The Newman Arms is a public house and restaurant at 23 Rathbone Street, Fitzrovia, London, W1. The pub dates back to 1730, and was once a brothel.

== Literary appearances ==
The Newman Arms appears in George Orwell's novel Nineteen Eighty-Four where it was the model for the "Proles" pub. It featured again in his Keep the Aspidistra Flying, and in Michael Powell's film Peeping Tom.

== History ==
In 2012, the pub held a mediation meeting with Westminster City Council to address customer congestion on the pavement outside.

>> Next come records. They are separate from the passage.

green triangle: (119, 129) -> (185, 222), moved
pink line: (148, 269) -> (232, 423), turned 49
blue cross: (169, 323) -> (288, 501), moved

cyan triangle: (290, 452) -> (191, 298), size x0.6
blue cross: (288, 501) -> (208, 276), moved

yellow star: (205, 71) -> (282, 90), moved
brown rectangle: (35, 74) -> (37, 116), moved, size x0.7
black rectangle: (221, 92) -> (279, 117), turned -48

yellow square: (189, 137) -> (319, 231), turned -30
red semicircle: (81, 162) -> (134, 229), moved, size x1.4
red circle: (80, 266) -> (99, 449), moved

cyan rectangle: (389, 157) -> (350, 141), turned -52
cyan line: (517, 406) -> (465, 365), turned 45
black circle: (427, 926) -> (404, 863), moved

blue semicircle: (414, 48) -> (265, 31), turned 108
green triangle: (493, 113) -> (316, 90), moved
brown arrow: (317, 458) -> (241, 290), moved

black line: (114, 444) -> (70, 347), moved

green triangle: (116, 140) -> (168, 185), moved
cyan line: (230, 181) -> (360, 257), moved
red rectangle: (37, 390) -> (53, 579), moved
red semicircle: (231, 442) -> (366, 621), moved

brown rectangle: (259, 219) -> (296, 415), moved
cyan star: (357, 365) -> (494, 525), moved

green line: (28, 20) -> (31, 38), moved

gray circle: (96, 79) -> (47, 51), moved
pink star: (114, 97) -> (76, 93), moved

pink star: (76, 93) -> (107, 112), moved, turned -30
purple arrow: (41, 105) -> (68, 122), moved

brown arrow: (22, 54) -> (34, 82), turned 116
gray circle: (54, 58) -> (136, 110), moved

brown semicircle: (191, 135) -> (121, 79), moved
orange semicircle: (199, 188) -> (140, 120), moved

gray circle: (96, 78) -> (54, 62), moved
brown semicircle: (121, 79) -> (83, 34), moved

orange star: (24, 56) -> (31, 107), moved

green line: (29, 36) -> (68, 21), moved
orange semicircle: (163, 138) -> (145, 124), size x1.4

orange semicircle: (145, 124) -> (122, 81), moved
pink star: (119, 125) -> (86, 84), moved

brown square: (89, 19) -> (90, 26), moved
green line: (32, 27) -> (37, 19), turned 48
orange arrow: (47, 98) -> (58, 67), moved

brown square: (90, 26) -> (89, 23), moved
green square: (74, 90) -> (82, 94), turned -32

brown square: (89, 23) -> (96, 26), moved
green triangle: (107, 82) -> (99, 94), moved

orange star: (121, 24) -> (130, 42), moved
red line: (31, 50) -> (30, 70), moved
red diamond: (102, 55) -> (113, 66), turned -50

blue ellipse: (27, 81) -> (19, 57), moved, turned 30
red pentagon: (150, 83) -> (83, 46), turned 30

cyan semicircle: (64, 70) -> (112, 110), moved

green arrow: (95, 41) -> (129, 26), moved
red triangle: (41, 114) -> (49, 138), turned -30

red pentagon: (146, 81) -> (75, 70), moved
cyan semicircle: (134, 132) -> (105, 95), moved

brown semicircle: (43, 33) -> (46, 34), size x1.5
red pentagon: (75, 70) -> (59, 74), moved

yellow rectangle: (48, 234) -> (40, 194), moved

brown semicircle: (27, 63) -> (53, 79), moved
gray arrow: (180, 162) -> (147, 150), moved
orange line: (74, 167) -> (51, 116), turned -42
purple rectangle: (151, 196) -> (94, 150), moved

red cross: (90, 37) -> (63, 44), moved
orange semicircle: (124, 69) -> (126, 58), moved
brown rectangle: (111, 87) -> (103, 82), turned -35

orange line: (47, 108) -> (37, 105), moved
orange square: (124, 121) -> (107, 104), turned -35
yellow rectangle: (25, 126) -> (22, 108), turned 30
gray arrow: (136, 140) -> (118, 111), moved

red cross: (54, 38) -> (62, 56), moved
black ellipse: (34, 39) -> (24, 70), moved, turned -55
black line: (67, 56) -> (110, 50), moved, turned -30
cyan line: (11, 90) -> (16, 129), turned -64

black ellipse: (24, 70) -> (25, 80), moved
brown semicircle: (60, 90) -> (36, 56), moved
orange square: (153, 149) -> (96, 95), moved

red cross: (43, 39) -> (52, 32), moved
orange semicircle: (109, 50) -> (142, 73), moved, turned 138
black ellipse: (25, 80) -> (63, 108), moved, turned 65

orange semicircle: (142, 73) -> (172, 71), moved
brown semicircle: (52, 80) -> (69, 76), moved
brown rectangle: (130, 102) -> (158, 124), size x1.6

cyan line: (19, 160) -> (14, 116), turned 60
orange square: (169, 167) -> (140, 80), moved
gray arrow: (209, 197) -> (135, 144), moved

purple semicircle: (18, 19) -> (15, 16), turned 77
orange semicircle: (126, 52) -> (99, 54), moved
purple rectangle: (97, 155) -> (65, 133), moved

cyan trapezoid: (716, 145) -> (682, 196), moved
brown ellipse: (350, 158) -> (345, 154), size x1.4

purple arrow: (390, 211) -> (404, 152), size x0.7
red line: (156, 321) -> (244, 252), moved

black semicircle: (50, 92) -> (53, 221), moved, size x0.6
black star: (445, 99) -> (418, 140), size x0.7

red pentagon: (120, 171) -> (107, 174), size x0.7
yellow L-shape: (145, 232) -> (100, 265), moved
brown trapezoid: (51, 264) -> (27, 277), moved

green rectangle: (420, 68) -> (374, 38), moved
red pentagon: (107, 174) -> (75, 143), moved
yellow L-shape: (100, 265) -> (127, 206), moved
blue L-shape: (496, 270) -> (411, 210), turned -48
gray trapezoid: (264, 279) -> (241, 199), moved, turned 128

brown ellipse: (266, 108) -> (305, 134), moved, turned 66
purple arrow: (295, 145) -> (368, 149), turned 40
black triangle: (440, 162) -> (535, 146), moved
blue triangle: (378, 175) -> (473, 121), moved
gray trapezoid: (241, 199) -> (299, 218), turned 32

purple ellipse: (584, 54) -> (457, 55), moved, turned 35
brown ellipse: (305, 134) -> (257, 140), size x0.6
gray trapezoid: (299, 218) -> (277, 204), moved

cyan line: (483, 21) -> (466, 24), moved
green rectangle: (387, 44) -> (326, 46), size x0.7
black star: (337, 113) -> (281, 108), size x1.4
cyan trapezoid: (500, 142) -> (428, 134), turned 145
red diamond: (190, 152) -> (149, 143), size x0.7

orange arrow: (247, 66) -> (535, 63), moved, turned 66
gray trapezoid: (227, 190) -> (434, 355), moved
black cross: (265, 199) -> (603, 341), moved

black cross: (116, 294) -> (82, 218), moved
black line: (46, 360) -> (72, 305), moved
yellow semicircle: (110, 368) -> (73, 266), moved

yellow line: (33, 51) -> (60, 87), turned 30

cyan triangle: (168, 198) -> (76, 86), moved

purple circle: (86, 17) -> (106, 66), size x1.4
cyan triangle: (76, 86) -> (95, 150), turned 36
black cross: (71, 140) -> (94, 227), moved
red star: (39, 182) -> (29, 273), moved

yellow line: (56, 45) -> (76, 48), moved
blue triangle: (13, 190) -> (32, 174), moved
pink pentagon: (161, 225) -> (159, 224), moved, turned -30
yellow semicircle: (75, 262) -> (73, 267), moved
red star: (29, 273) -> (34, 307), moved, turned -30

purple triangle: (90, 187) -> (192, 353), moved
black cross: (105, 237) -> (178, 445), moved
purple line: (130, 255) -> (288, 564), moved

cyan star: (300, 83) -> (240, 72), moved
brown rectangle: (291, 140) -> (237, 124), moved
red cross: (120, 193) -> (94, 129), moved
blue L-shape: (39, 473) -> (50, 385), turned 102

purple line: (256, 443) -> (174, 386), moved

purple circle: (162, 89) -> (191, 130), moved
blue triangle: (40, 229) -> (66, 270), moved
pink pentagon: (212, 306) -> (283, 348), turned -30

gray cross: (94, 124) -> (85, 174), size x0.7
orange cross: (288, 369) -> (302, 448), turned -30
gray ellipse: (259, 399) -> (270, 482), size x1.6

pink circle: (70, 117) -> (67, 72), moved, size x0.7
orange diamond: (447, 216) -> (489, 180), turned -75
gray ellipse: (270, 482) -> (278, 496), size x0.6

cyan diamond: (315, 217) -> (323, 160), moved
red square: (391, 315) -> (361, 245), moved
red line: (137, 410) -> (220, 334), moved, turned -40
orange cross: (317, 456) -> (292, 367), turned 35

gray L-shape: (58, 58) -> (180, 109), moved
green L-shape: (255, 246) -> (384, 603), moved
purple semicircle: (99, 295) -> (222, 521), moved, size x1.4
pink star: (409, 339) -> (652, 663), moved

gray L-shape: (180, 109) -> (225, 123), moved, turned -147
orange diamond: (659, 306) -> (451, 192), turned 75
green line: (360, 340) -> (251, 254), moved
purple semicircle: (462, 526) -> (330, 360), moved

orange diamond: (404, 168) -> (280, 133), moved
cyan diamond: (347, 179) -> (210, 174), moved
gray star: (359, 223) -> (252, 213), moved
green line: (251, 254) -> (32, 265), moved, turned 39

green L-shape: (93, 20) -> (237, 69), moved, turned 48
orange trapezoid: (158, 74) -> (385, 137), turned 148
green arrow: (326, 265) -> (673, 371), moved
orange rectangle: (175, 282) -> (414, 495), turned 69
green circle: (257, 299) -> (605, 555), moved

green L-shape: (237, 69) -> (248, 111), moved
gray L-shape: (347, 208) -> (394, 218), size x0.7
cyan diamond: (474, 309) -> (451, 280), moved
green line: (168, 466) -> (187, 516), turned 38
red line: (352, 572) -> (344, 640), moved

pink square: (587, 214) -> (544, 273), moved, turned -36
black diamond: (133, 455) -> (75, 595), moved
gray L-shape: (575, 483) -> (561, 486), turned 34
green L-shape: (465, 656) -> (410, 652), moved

The landlady's joke suggestion to serve drinks more slowly was taken at face value by the council, who agreed that serving staff should ensure that each transaction was complete before starting a new one, as part of an agreement to the pub retaining its licence.

In 2017 the pub closed, and it was reopened by Truman's Brewery in 2018, the first pub that Truman's had opened since being re-founded in 2010. The menu reflects the food offering of previous landlord, Tracey Bird, with a focus on pies.

The building has an unofficial blue plaque in honour of the former landlord: "Joe Jenkins, ex-proprietor, poet, bon viveur and Old Git, regularly swore at everybody on these premises". A prostitute in historical costume is painted onto a bricked-over upstairs window in reference to the building's history as a brothel.